That system is what the current global conversation about quiet luxury cannot quite name, because it is looking for the concept in the wrong place. The idea that refinement can be communicated without visible branding, through quality of material, depth of cultural knowledge, and precision of personal presentation, is not a recent development in menswear. In many African societies, it has been the operating logic for centuries.

A handwoven Aso Oke, a finely embroidered kaftan, inherited coral beads, a signature fragrance, or an impeccably maintained pair of leather shoes often says more about a man’s taste than an outfit covered in recognisable logos. Among Omiren Styles’ documented coverage of African menswear traditions, the most powerful expressions of elegance are rarely the loudest.

African men have never needed a logo to signal luxury. This is the centuries-old craft and fragrance tradition that proves it. 
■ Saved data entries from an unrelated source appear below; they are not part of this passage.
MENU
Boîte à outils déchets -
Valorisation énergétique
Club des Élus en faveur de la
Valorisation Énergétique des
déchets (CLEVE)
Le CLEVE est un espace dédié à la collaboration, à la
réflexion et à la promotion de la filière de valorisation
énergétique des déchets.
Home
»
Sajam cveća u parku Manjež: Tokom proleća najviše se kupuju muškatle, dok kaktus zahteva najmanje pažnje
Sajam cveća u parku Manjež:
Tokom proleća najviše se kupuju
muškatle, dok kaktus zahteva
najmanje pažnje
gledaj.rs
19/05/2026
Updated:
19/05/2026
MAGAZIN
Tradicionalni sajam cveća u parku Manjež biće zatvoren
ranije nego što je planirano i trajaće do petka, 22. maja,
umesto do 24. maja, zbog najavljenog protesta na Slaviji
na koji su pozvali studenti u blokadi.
African Luxury Has Always Been Built on Craftsmanship

African Luxury Has Always Been Built on Craftsmanship

The Akan goldsmithing tradition of the Asante Empire produced some of the most technically sophisticated jewellery in the medieval world. Gold rings, pectorals, and ornamental swords were cast using the lost-wax method, a technique requiring extraordinary precision, and were worn as indicators of rank, lineage, and spiritual authority. As the Metropolitan Museum of Art’s Akan goldwork collection documents, these pieces were not produced solely for aesthetic pleasure. They were functional within a system of social communication in which material quality and cultural knowledge were inseparable.

The Tuareg people of the Saharan and Sahelian region built a parallel tradition in silver. Tuareg men wear amulets, crosses, and ornamental pieces whose design encodes protection, identity, and regional affiliation. Specialist smiths work the silver, and the pieces carry meaning that is not transferable to a buyer unfamiliar with the system. Ownership reflected participation in a shared history of craftsmanship rather than access to global consumer culture. Among the Benin Kingdom’s Edo people, coral bead regalia operated with the same logic. As recorded in the British Museum collection, the 1897 British eyewitness account described the Oba’s dress as a composed statement of authority in which every element had a specific function within the kingdom’s legal, spiritual, and diplomatic vocabulary.
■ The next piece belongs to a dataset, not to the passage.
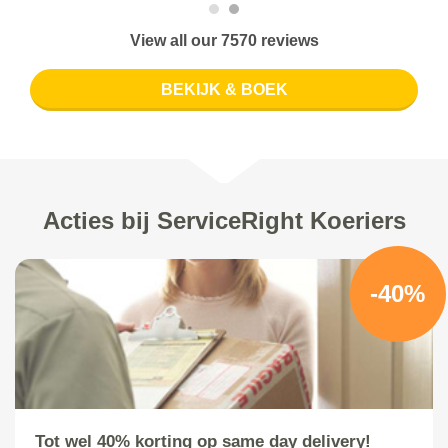
View all our 7570 reviews
BEKIJK & BOEK
Acties bij ServiceRight Koeriers
-40%
Tot wel 40% korting op same day delivery!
Their value rested on the knowledge required to create them and the cultural significance attached to them. This is the oldest definition of luxury available: not scarcity of supply, but depth of meaning. A piece that can only be understood by those who know the tradition it comes from is not accessible to a casual viewer. It requires cultural fluency. That fluency is what African dress systems have always demanded of the men who wore them.

“I started my business in 2017 as an afro-encyclopaedic look at key events, people, histories, and culture that run the risk of being forgotten but could be immortalised through the power of cloth.” — Thebe Magugu, designer, Bona Magazine, 2024

Fragrance as Cultural Language

Fragrance as Cultural Language

Across the continent, fragrance has never been incidental to dress. It has been structural. On the Swahili Coast, bakhoor, a blend of agarwood chips infused with aromatic oils and burned to release fragrant smoke, has been used for centuries to scent clothing, mark ceremonial occasions, and signal social standing. As the Perfumer and Flavorist trade journal documents, East African communities have long incorporated bakhoor into wedding ceremonies and rites of passage, blending it with local fragrances including frankincense and myrrh.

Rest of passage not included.